Kraken Accused by SEC of Operating Unregistered Platform, Improperly Mixing Customer Funds

Crypto exchange Kraken commingled customer and corporate funds while operating as an unregistered broker, clearing agency and dealer, the U.S. Securities and Exchange Commission (SEC) alleged in a new lawsuit Monday.

The federal regulator claimed that the San Francisco-based company violated federal securities laws in a repeat of its suits against other crypto trading platforms.
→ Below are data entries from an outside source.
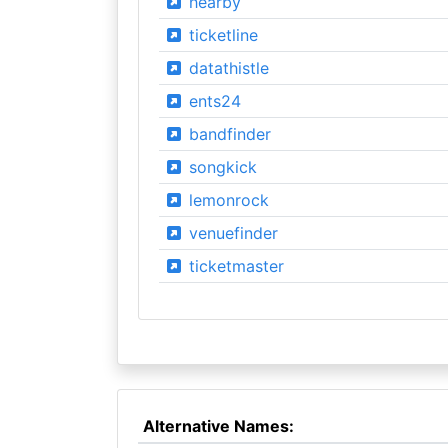
hearby
ticketline
datathistle
ents24
bandfinder
songkick
lemonrock
venuefinder
ticketmaster
Alternative Names: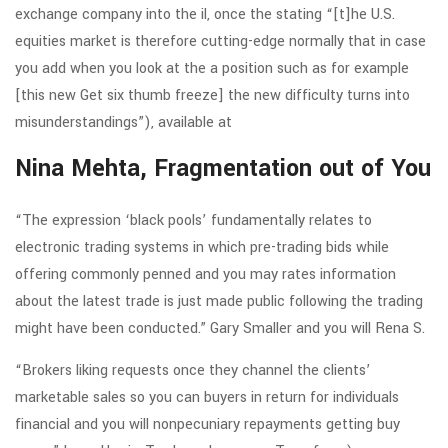
exchange company into the il, once the stating “[t]he U.S.
equities market is therefore cutting-edge normally that in case
you add when you look at the a position such as for example
[this new Get six thumb freeze] the new difficulty turns into
misunderstandings”), available at
Nina Mehta, Fragmentation out of You
“The expression ‘black pools’ fundamentally relates to
electronic trading systems in which pre-trading bids while
offering commonly penned and you may rates information
about the latest trade is just made public following the trading
might have been conducted.” Gary Smaller and you will Rena S.
“Brokers liking requests once they channel the clients’
marketable sales so you can buyers in return for individuals
financial and you will nonpecuniary repayments getting buy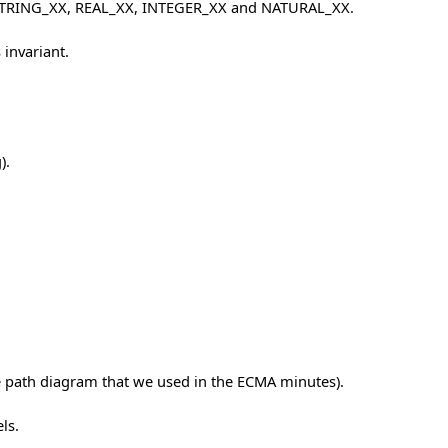
, STRING_XX, REAL_XX, INTEGER_XX and NATURAL_XX.
 invariant.
).
de path diagram that we used in the ECMA minutes).
ls.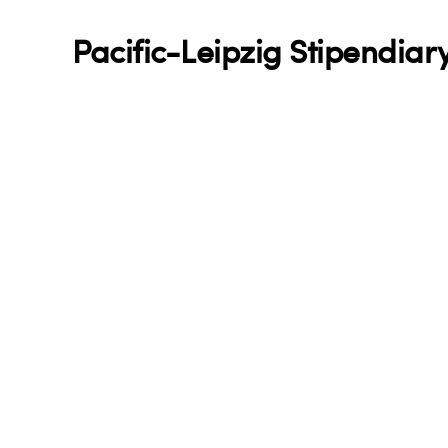
Pacific-Leipzig Stipendiary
Unique to Monday's lawsuit are claims that Kraken created a "significant risk" by commingling up to $33 billion in customer crypto with its own corporate assets, the regulator said, quoting Kraken's independent auditor.

"Similarly, Kraken has held at times more than $5 billion worth of its customers’ cash, and it also commingles some of its customers’ cash with some of its own," the suit said. "In fact, Kraken has at times paid operational expenses directly from bank accounts that hold customer cash."

The SEC claims that Kraken simultaneously operates an unregistered broker, clearinghouse and exchange echoes its complaints against Binance and Coinbase, two exchanges the agency sued earlier this year.

Those suits are continuing. The SEC previously settled similar allegations against Bittrex's now-shuttered U.S. wing.

The federal regulator, as it has with those previous suits, listed a number of tokens it deemed to be unregistered securities, including the Algorand token (ALGO), Polygon's MATIC and NEAR.